This past semester has been my first without a foreign language class. My interest and desire led me to pursue a minor in German, but my steady focus means I finished all those requirements last year. While I appreciate the opportunity to focus on math and prepare for my future after graduation, I miss the constant challenge, the neverending pile of vocabulary and grammatical structure to master, and the feeling of success that accompanies each milestone.
Language contains nuances that you simply do not see until you’re looking in from the outside. It shifts and changes according to the needs of the people who speak it. As a result, it contains clues about the population’s values and offers an intimate cultural perspective that is difficult to achieve any other way. As obvious as it may sound, I did not realize until I immersed myself in German that English has these same properties. New words are introduced at a breathtaking rate, spread and accepted by the general population through the Internet. Misunderstood words and phrases are used incorrectly by a large enough percentage that the new understanding becomes an acceptable informal term.

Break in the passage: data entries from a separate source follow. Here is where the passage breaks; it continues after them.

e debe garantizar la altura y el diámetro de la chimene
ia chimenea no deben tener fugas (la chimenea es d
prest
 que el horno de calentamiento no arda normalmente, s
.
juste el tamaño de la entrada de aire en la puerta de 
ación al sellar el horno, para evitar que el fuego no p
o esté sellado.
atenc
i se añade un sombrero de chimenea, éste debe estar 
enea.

In the midst of studying for a language test or grappling with a difficult written analysis in your target language, it can feel as though one will never achieve fluency. Although this is a personal goal of mine, I still have a long, long way to go. One of the difficulties is that fluency, as I define it, is a moving target. I could speak and understand formal German perfectly, but I would feel lost the first time I stepped into Germany, or even listened to a German pop song. Contractions, informal phrasing, and slang are just a few of the difficulties and they change almost constantly.
One of the current issues with German is that words are gendered, making it difficult to refer to a group of mixed genders. Although one could use the plural form for both genders, similar to saying “ladies and gentlemen” in English, the length and inconvenience has lead many to drop the feminine and just using the masculine plural. The issue, of course, is that women’s presence and experiences are already being overlooked, with negative consequences, and this language doesn’t help. Many are advocating for a standardized neutral form, but it is difficult to push linguistic change.
While I may take one more German class at OU, any future language learning I choose to undertake will most likely be self-guided. While there are a plethora of resources available through libraries and the Internet, I will need to exercise care to ensure that they are accurate. Without a fluent instructor at my disposal, I plan to rely on examples of native speakers, particularly through entertainment, in order to guide my understanding of informal structures as I progress.